Republished with permission. Original post:

Phil Weiser, Candidate for Colorado Attorney General

Promoting Competition and Entrepreneurship

When powered by competition, the US economy is at its best, providing innovative products at low prices for consumers and opportunities for entrepreneurs to create new and exciting businesses and high-paying jobs. At its worst, monopolies or oligopolies gouge consumers and stifle innovation and opportunities for entrepreneurs.

In our economy, consumers get better choices and prices when companies battle it out in the marketplace to win over customers. By contrast, when companies merge so that they can raise prices or fix prices rather than compete, consumers lose. The antitrust laws protect consumers and protect workers by preventing mergers that limit competition, destroy jobs, and raise prices. The antitrust laws also ensure that entrepreneurs have an opportunity to enter new markets and are not excluded by dominant firms who use predatory practices to protect their position in the market.

I have spent much of my legal career over the past twenty years fighting for competition, consumers, and entrepreneurs. As our next Attorney General, I will continue that fight, and I will vigorously enforce the law to protect competition for Colorado's consumers and entrepreneurs.

Fighting for Competition

In 1996, I joined the US Department of Justice's Antitrust Division as the counsel to the Assistant Attorney General. In that role, I participated in a ground-breaking investigation of the major credit card companies and spearheaded the Antitrust Division's efforts to bring competition into telecommunications markets. I rejoined the Division in 2009, when President Obama appointed me Deputy Assistant Attorney General. There, I strengthened the rules barring anticompetitive mergers, fought for competition in agriculture so farmers could get a fair price for their crops, and worked with other federal agencies to promote competition across the economy.

As Colorado's next Attorney General, I will ensure that our antitrust laws are enforced effectively to protect Colorado consumers and entrepreneurs. We need to stand up against the troubling wave of mergers and industry consolidation that have led to higher prices and lower quality offerings in many sectors-like those we have seen in the airline industry. And I will take strong enforcement action when companies fix prices, as a number of State AGs have done against a price-fixing cartel for generic drugs, which led prices to rise from $20/bottle to almost $2,000/bottle. That sort of price increase does not happen in a competitive marketplace, and we cannot let Colorado consumers suffer at the hands of such illegal behavior.

Supporting Net Neutrality

As our next Attorney General, I will be an advocate for competition, not only through effective antitrust law enforcement, but also by fighting for strong net neutrality protections. The net neutrality rules ensure that the Internet remains open and that consumers can receive the content and services of their choosing. Net neutrality also protects upstart entrepreneurs who could be relegated to a slow lane that would prevent them from offering innovations that challenge entrenched big businesses. Recently, the Federal Communications Commissions ended the net neutrality protections I worked hard-as an Obama Administration official and as a law professor-to develop. As our next Attorney General, I will fight to restore net neutrality and other pro-competitive rules to protect consumers and innovators from abuses.

Consumer Protection

Consumers deserve transparent prices, honest business practices, and fair terms of service. And consumers must be protected when irresponsible companies fail to provide the products or services they promise. Consider, for example, the case of Wells Fargo, which created millions of bogus bank accounts for customers that the customers didn't ask for-and then fired the employees who attempted to blow the whistle. This practice continued until the Consumer Financial Protection Bureau (CFPB) put an end to it and stood up for consumers. But the CFPB is now lead by someone who does not believe it is important to protect consumers. And that's why we need a Colorado Attorney General who will stand up for consumers when they are deceived or ripped off by irresponsible businesses.
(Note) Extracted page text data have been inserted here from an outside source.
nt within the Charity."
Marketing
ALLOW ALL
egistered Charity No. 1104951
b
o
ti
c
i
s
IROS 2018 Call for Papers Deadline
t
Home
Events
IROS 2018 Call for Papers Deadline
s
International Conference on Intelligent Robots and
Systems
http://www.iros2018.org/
As our next Attorney General, I will be a strong advocate for consumers, workers, and entrepreneurs, fighting to ensure that everyone is treated fairly and not taken advantage of by irresponsible companies. Without leadership from federal agencies like the Consumer Financial Protection Bureau, we need our Attorney General here in Colorado to be on the front lines and standing up to irresponsible companies.

Supporting Entrepreneurs

In Colorado, we have an entrepreneurial spirit and recognize that new startups are critical to the future of our economy. Today, however, we are seeing more and more mergers, less and less competition, and fewer startups (as captured by this report). Throughout my career here in Colorado, I have led initiatives to help entrepreneurs, by founding and leading the Silicon Flatirons Center at the University of Colorado, by founding Startup Colorado (which supports entrepreneurs across the State), and by bringing the Blackstone Entrepreneurs Network to Colorado (to support scale-up companies here).
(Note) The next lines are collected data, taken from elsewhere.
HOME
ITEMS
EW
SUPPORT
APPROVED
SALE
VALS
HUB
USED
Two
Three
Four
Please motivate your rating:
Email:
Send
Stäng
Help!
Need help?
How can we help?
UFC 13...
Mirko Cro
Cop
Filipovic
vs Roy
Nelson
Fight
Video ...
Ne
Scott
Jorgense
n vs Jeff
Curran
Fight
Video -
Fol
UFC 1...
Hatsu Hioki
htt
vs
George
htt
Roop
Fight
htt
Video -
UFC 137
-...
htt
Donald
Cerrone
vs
As Attorney General, I will fight for an economy and legal environment that supports entrepreneurs and eliminates barriers to entry for new businesses in our state. Colorado must be a leader in creating an environment that encourages investment and enables entrepreneurs to succeed.

Building an Economy That Works for Everyone

One result of the merger wave is that our economy works well for the few, but isn't providing new jobs and low prices for the rest of us. As Attorney General, I will strive to ensure that the legal system creates and protects opportunities for new and better jobs and businesses, so that all Coloradans have a chance to participate in the American Dream.

Phil Wieser

Our Democracy is at Stake

I am running to be Colorado's Attorney General because our democracy is at risk.

For 230 years, the United States of America has provided an example of democratic governance in action. During that time, our nation has worked hard to meet the ambitions of our Constitution's preamble, to "form a more perfect Union, establish Justice, insure domestic Tranquility, provide for the common defence, promote the general Welfare, and secure the Blessings of Liberty to ourselves and our Posterity."

In 2018, we must work hard to defend this tradition. Our democracy is now at risk from the Trump administration's ongoing attempts to undermine our constitution freedoms, discredit our independent judiciary and the rule of law, and threaten the independent press. The threat to our democracy is grave, with a recent best-seller by two scholars of government warning that it may even die.

As Colorado's next Attorney General, I will defend our constitutional tradition and our Colorado way of life, working hard to strengthen our democracy and your faith in it.

Defending our Democracy

I am inspired by all those who are resisting the erosion of our constitutional freedoms and democratic institutions. Traveling across our state, I have heard from so many of you, my fellow Coloradans, about how you are defending our democracy, the Constitution, and the rule of law.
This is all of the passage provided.